Lori and Susan discuss concrete steps to guarantee employee buy-in and aligning individual purposes to create long-term impact.

Transcript:

This is our third or fourth year of getting to be a part of this opportunity. And I'm like the rest of Tressa's team. I too wish it was in person. And next year I have faith. It will be, yes. All right. So we are going to talk a little bit about culture, purpose, and all kinds of things today. So with everything going on, Gordon, you kind of alluded to this, that, you know, we have labor shortages, supply chain issues. People are burned out every week. We're in companies all day long. And what do we hear all the time? Exhausted, burned out. Like the number one thing is anxiety, burnout, and depression. And, and we don't say that lightly. It matters to us because culture matters to us. And one of the things we really admire about solve is the intentionality with which they create culture, because you have a culture, whether you want to or not.

And if you're not mindful about creating one, it will be created for you. And oftentimes those are the cultures that no one wants to be a part of.
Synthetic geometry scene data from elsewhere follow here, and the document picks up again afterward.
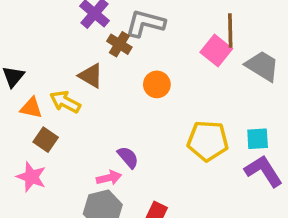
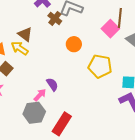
brown triangle: (91, 76) -> (25, 34), moved
yellow pentagon: (208, 141) -> (100, 66), moved
pink arrow: (109, 178) -> (40, 95), turned -40

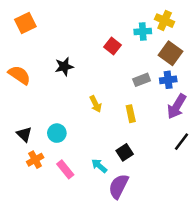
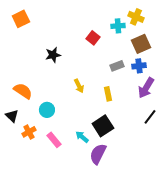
brown square: (171, 53) -> (141, 44), turned 30
orange semicircle: (19, 75) -> (23, 91), moved
black triangle: (24, 134) -> (12, 116), moved
black square: (125, 152) -> (103, 126), size x1.5

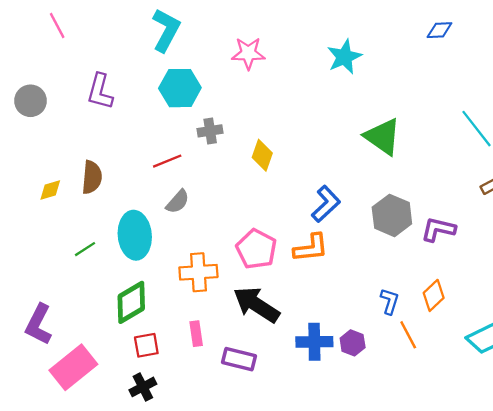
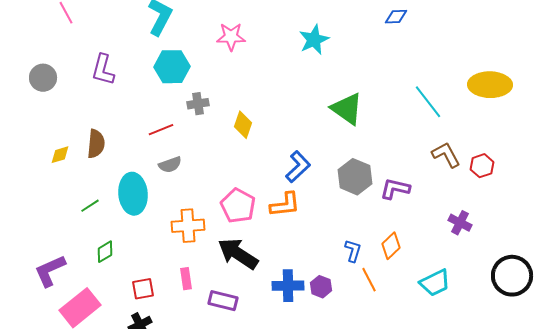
gray semicircle: (178, 202) -> (170, 165), turned 30
green diamond: (131, 302) -> (105, 252), moved, size x0.6
purple L-shape: (39, 324) -> (50, 271), turned 39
So if you take anything away from us today is you have agency, you have control and you have autonomy. You can change your culture, but you have to choose to. And the great thing is you can choose that today, offer this call. You can take one step toward a culture that you want, and you don't have to wait for permission. You as an individual, have a huge impact in their business and the culture that you are, a company that you work for has one of our pet peeves is when people expect the leader or the owner to do it, it's up to every single person. One person cannot hold it. So you have to participate it and you are a part of it.

You aren't positive or you're gossiping. You're not looking for the solution. Then that's the kind of culture you personally are created. So don't wait for someone else. Be a part of the great culture you want. If you don't go Susan and I very well. We love faces. We love chats. We love questions. We love participation. So you are welcome to interrupt us at anytime we love when people say, I don't agree with you, please, please don't let us just talk. No, no. So we want to see lots that, oh, Cameron mission matters. We have someone that one a lot. All right. So yes, please put things in the chat and ask questions, interrupt, whatever we want to make this time. Really great for you. We're going to get so a little off-script here as far as normal culture or organizational topics. I'm sure you're all very surprised if you know us.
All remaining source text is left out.